Era quella, per Nicolina, l’ora più riposata, benché la più malinconica, della giornata. Tutte le faccende erano sbrigate. Nella casa, come nell’aria, come dentro l’anima, si faceva una sosta, un accorato silenzio. Allora pareva che i pensieri, i rimpianti, le speranze, si facessero innanzi circonfusi della stessa luce incerta che rischiarava il cielo. E nessuno interrompeva i vaghi, incompiuti soliloqui.
Antonietta era in camera, presso il lettino di Alessio che da sei giorni aveva la febbre. Il cognato, al solito, restava seduto presso la tavola, che Nicolina aveva sparecchiata. Nella stanza mezzo buia si scorgeva, simile a un piccolo punto rosso, il fuoco della lunga pipa. Dopo aver cenato, e cenavano mentre era ancora giorno per non andare a letto col cibo sullo stomaco, egli fumava per un’ora giusta (il pendolo oscillava nel mezzo della parete), tenendo gli occhi socchiusi, placidamente.

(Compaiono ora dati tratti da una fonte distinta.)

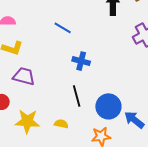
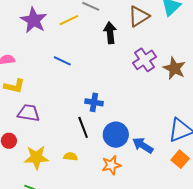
blue cross: (81, 61) -> (94, 102), moved

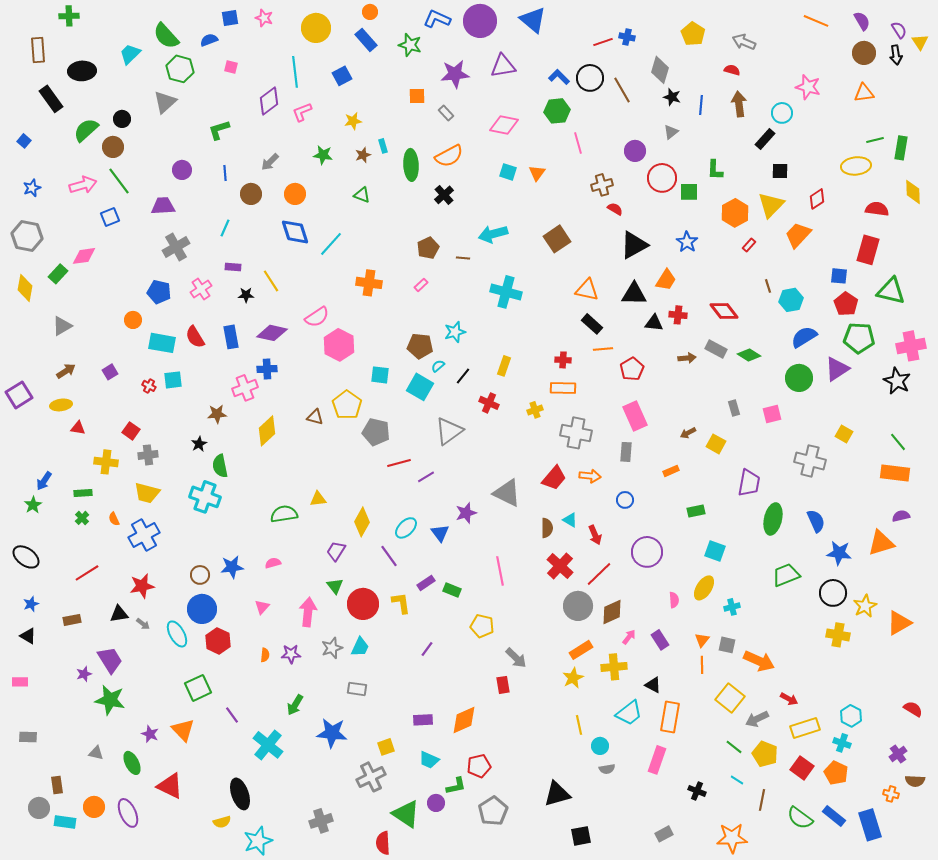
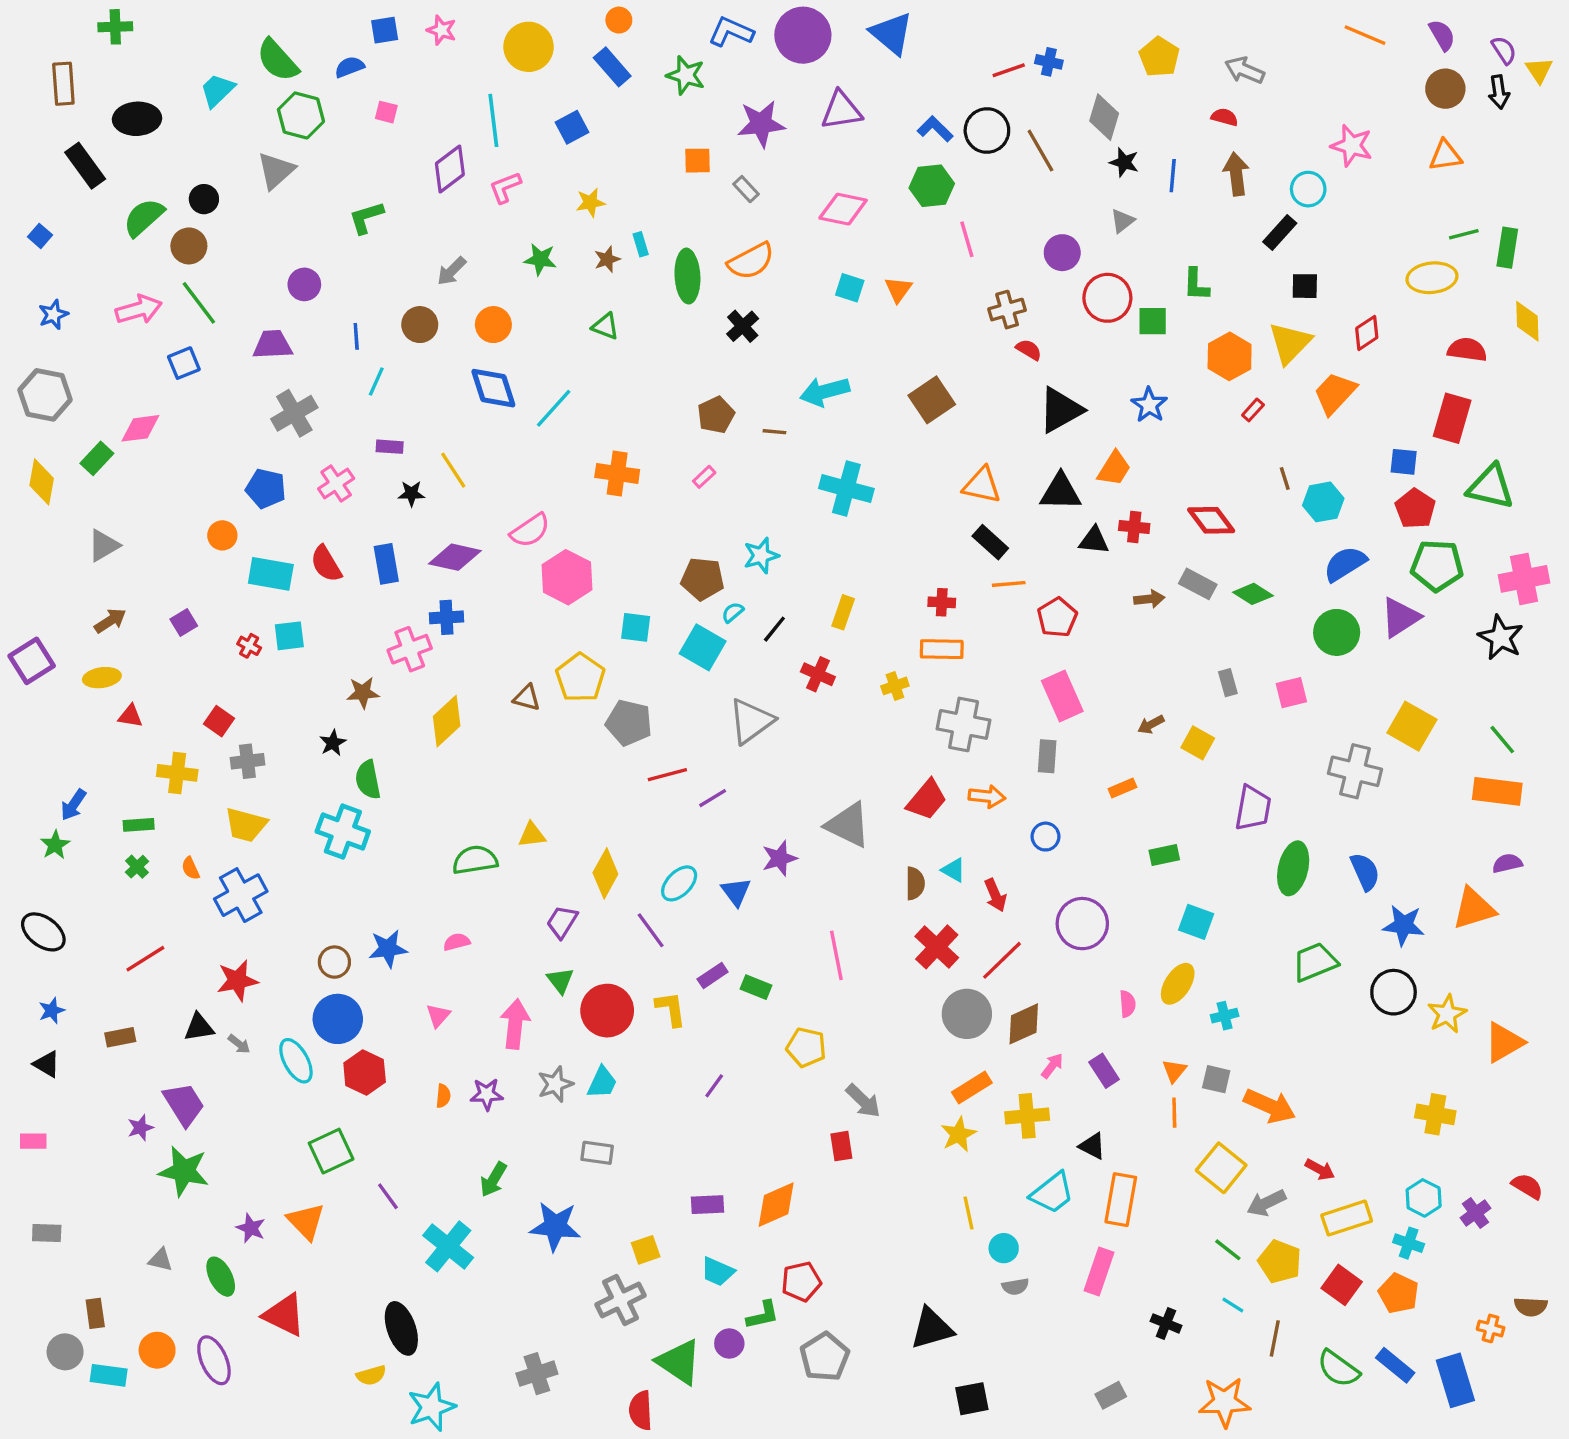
blue line: (225, 173) -> (356, 336), moved
yellow square: (844, 434) -> (1412, 726), size x1.6
yellow cross: (838, 635) -> (1435, 1114), moved
purple cross: (898, 754) -> (1475, 1213), moved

Annottava, e l’ultima luce era fuggita; Nicolina ripose il lavoro nel cestino, alzandosi un po’ a malincuore. Doveva preparare il bicchiere d’acqua che il cognato sorseggiava lentamente, due ore dopo aver cenato. Antonietta, che aveva la testa al malatino, non se ne sarebbe occupata.
Strizzò poco meno di mezzo limone nell’acqua, badando che col succo non cadesse qualche seme; aggiunse tanto vino quanto bastava a tinger l’acqua; vi sciolse un cucchiaino scarso di zucchero; agitò, rimestò, lasciò riposare. Poi guardò il bicchiere contro il lume, per accertarsi che la bibita fosse perfettamente limpida, come sapeva prepararla Antonietta. E finalmente portò il bicchiere, su un piatto, cautamente.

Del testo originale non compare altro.